Records provided:
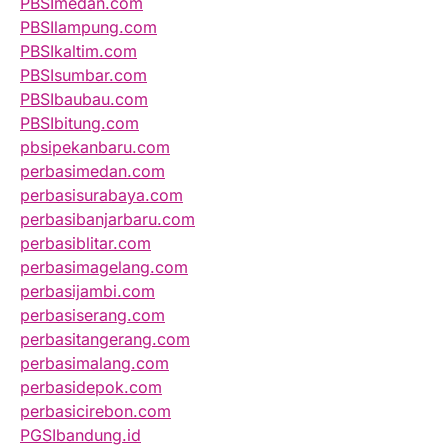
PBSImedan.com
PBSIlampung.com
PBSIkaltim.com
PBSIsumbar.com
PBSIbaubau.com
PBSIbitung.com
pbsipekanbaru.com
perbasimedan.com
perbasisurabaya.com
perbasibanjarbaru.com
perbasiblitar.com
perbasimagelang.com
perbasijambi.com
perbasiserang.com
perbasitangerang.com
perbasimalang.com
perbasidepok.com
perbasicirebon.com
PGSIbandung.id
* * *
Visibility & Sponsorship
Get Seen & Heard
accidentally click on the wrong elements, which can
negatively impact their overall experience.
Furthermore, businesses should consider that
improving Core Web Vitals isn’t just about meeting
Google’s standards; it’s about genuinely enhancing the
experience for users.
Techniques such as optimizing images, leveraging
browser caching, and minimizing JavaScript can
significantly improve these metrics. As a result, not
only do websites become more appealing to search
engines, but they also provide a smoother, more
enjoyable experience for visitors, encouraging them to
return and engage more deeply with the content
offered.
==
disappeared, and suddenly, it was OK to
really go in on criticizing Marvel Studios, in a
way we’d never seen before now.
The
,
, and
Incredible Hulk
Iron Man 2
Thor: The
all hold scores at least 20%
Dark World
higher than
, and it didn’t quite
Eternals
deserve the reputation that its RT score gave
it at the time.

Instructions to follow:
The lines you need are those containing "about"; find them in the records and copy them.

Response box:
improving Core Web Vitals isn’t just about meeting
Google’s standards; it’s about genuinely enhancing the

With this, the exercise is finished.